New Zealand local government insurer Civic Assurance plans to re-enter the property market by launching a new pool for its council shareholders.

Civic had to stop offering property cover in 2011 after the Canterbury earthquakes. Reinsurers covered most of its losses – now more than $NZ800 million ($669.17 million) – but refused to renew the program.

The company’s annual report says it will be “a number of years before Civic can rebuild its insurance portfolio to where it was”, but the company hopes to launch a property pool if it can get reinsurance.

This will help councils reduce long-term insurance costs.

Civic continues to offer other lines, including motor, and earns fees for administering the Local Authority Protection Program (LAPP), which covers councils’ underground assets, the professional indemnity provider Riskpool and superannuation schemes.

The LAPP is close to settling two large claims totalling about $NZ250 million ($209.11 million).

Civic is in arbitration with two of its reinsurers – R+V of Germany and AIG – and believes it will win both cases by the end of the year, the report says.

The company made a $NZ1.31 million ($1.09 million) loss last year, compared with a $NZ5.41 million ($4.53 million) loss in calendar 2011.

Civic retained losses of $NZ10.8 million ($9.03 million) from the September 2010 and February and June 2011 Canterbury earthquakes.

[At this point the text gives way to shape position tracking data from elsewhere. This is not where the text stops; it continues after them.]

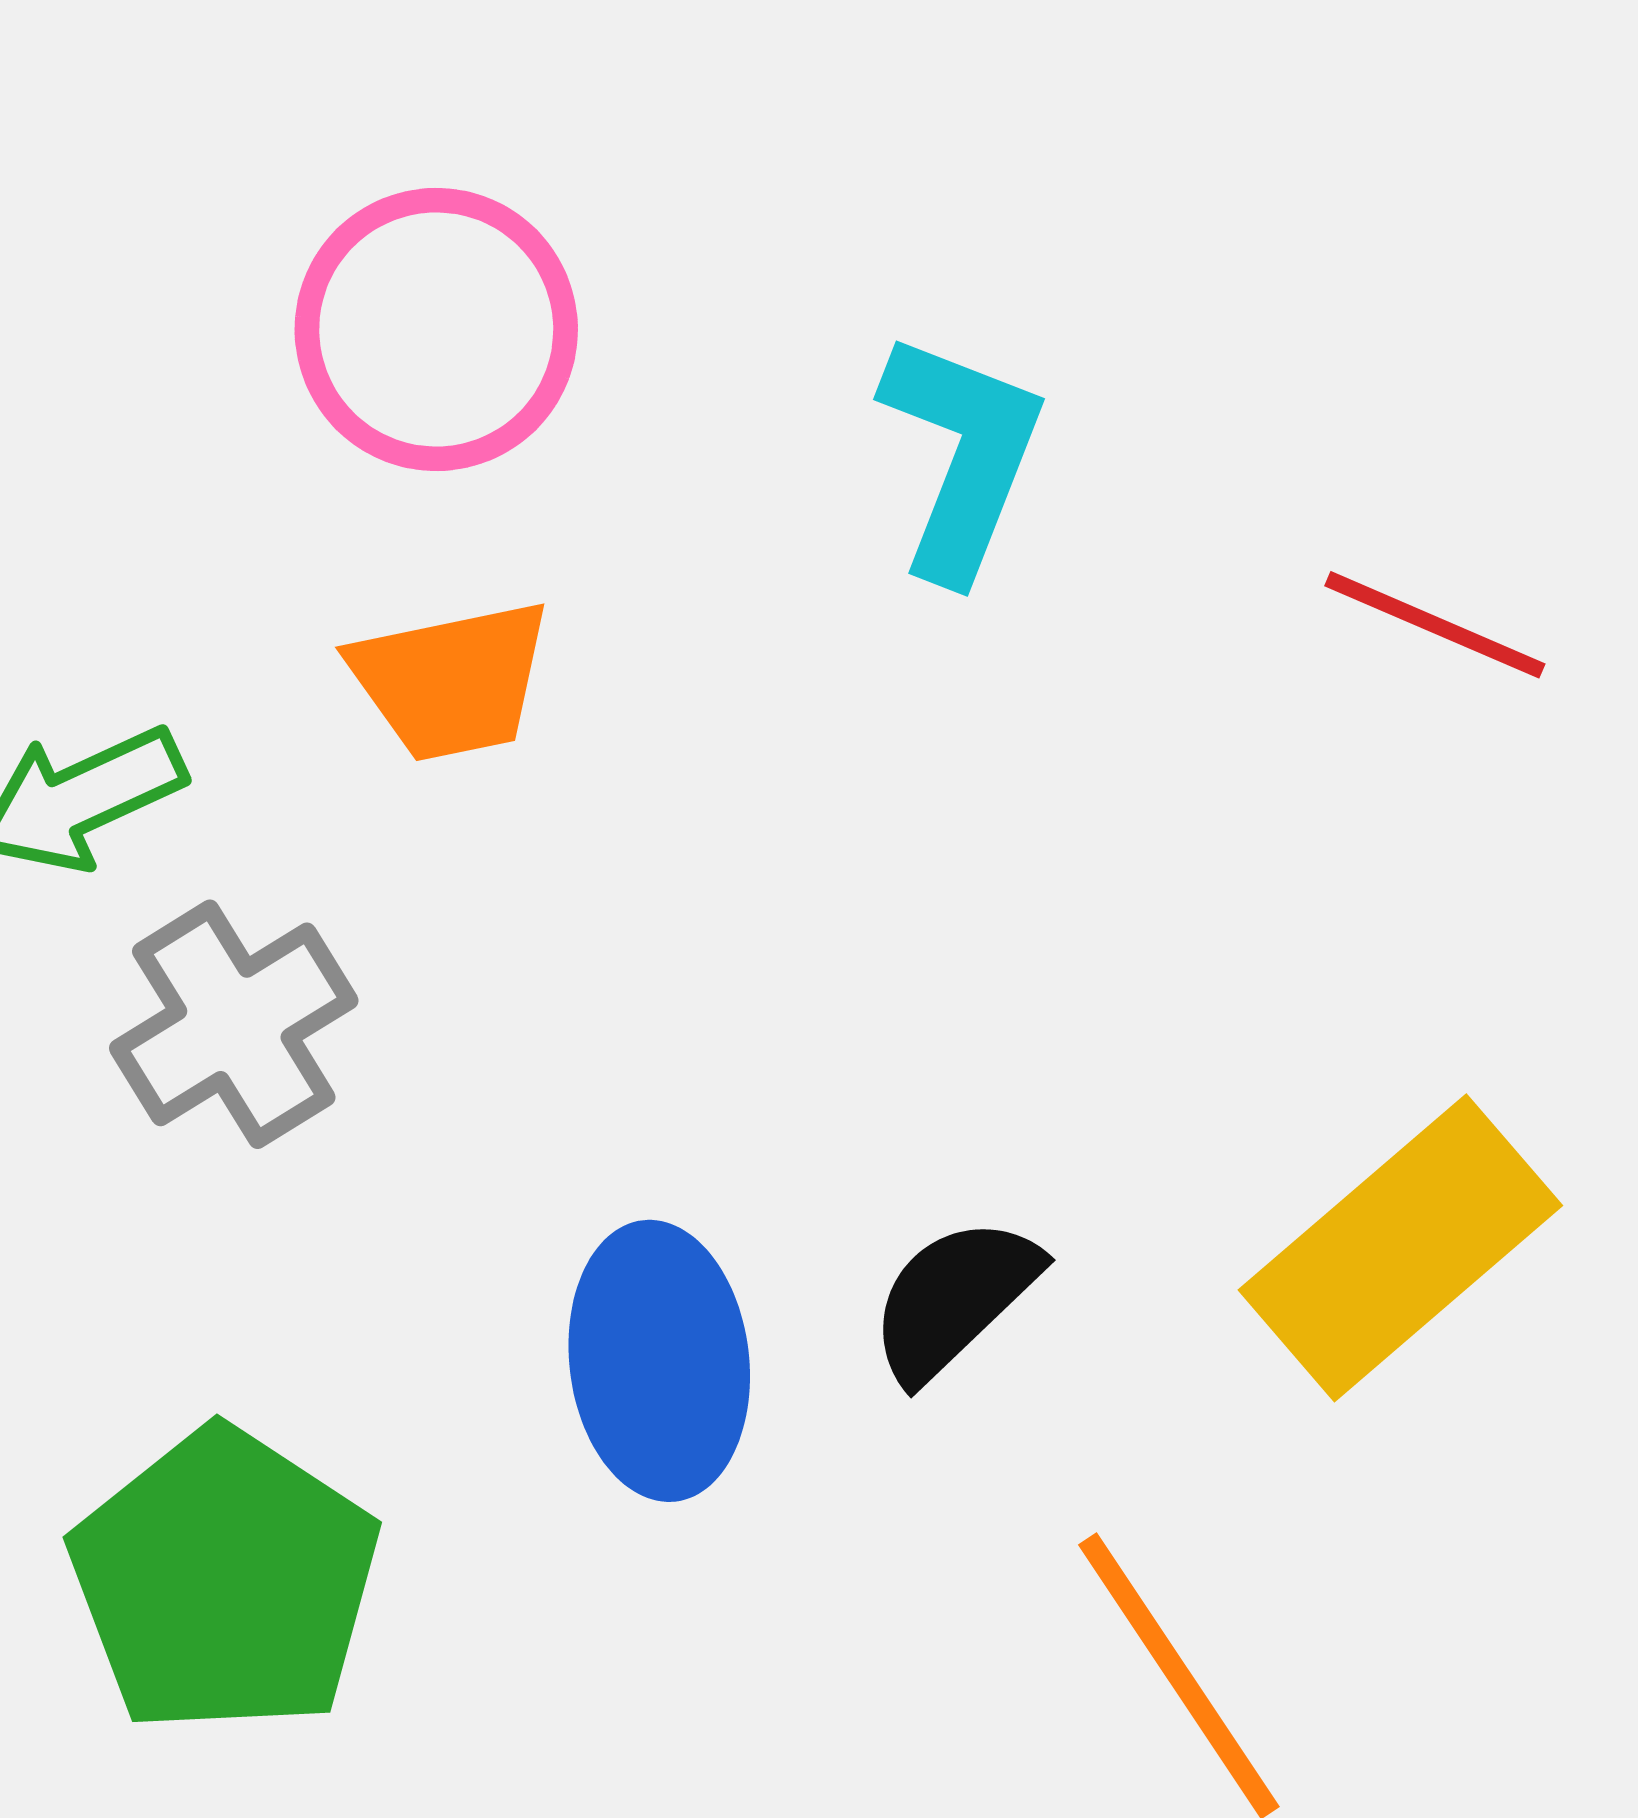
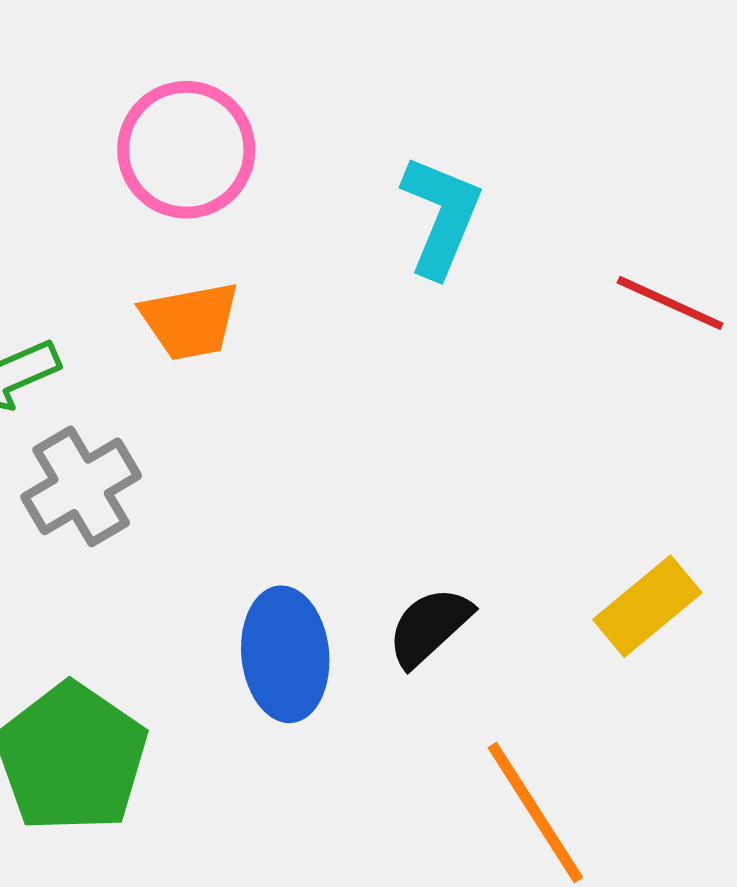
yellow rectangle: (1400, 1248) -> (647, 606), size x0.7

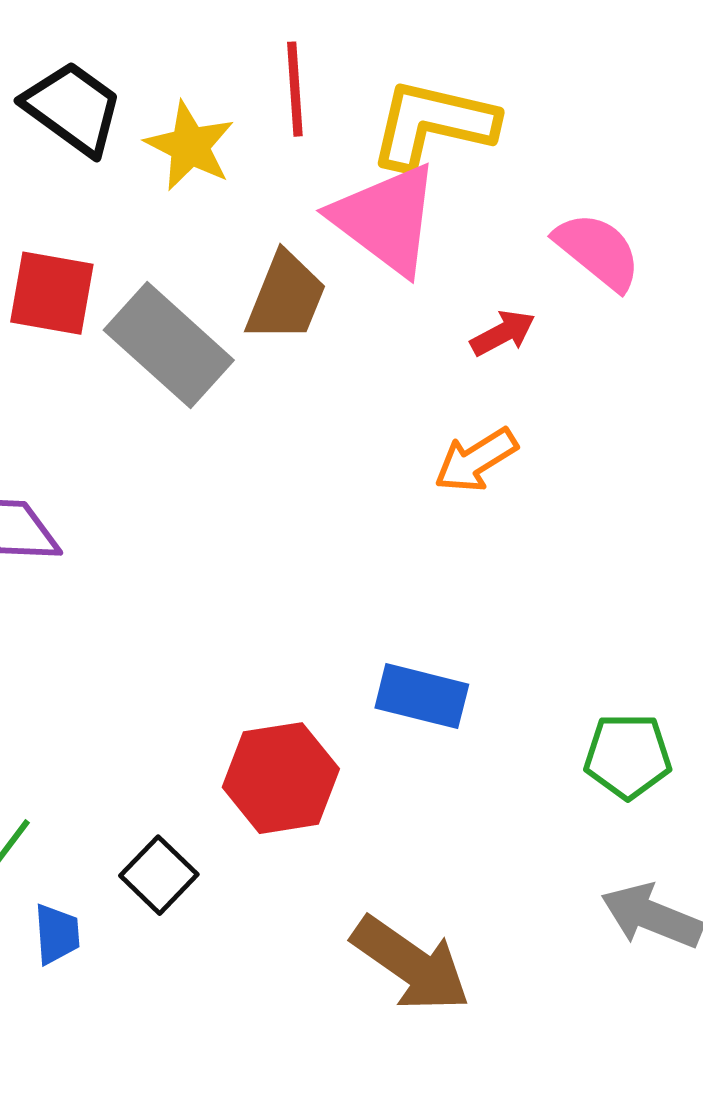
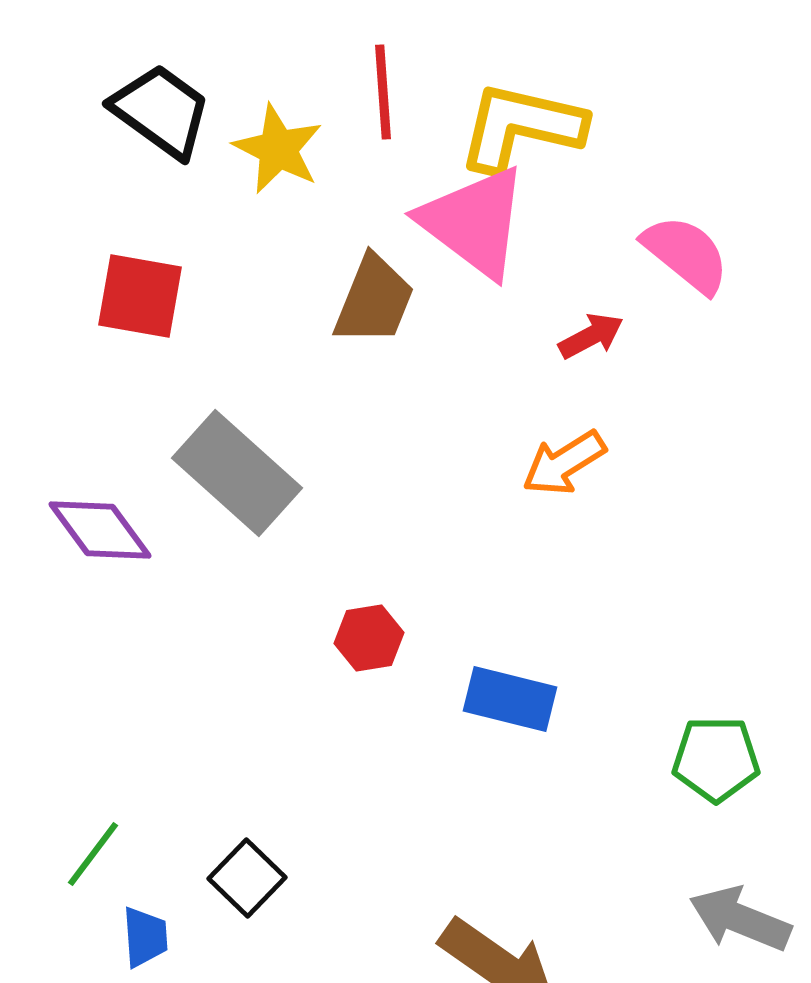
gray rectangle: (169, 345) -> (237, 473), moved
red hexagon: (281, 778) -> (369, 638), moved, size x0.6

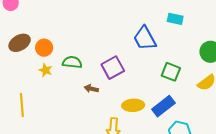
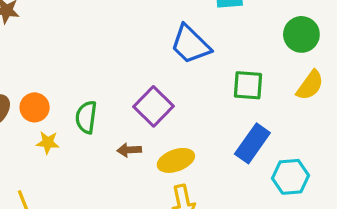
green semicircle: (72, 62) -> (86, 117), turned -72
yellow ellipse: (133, 105) -> (176, 160), moved

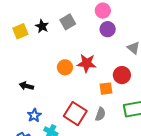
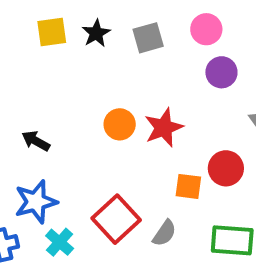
pink circle: (103, 11) -> (206, 29), moved
red star: (87, 63) -> (164, 128), turned 30
blue star: (34, 115) -> (36, 202), size x1.5

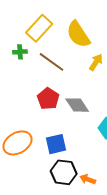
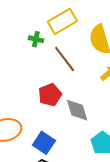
blue square: (56, 144) -> (44, 143), turned 30

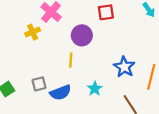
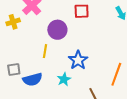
blue star: (124, 67) -> (78, 60), moved

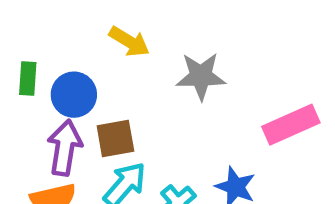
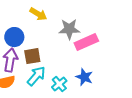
pink rectangle: (291, 125) -> (86, 42), moved

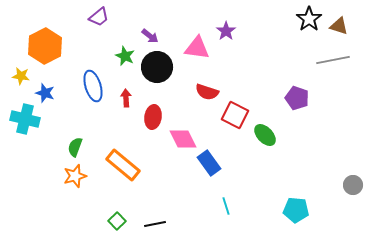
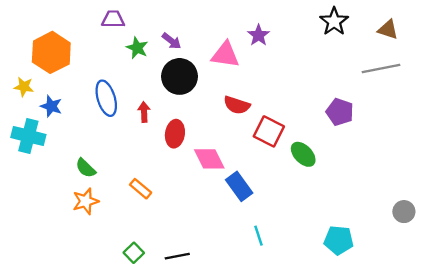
purple trapezoid: (99, 17) -> (113, 19), turned -140
black star: (309, 19) -> (334, 21), moved
green star: (125, 56) -> (137, 48), moved
green semicircle: (75, 147) -> (86, 168), turned -66
orange rectangle: (123, 165) -> (141, 189), size x0.6

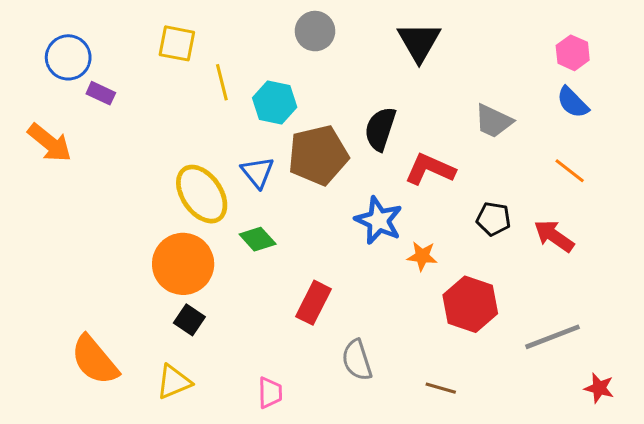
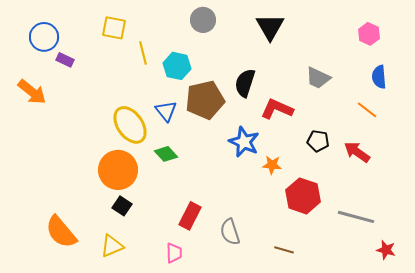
blue semicircle: (573, 102) -> (379, 77), moved, turned 40
red rectangle: (313, 303) -> (190, 216), moved
gray line: (553, 337) -> (356, 217), turned 36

Reinsurance recoveries were $NZ820.25 million ($686.1 million) and the outstanding claims liability was $NZ829.31 million ($693.68 million) at December 31, the report says.

Premiums for Civic’s old uncapped reinsurance program were “very modest”, but after the reinsurers withdrew, no others would offer uncapped cover.

Civic secured property reinsurance last year but councils were not prepared to buy it without the company holding an A credit rating.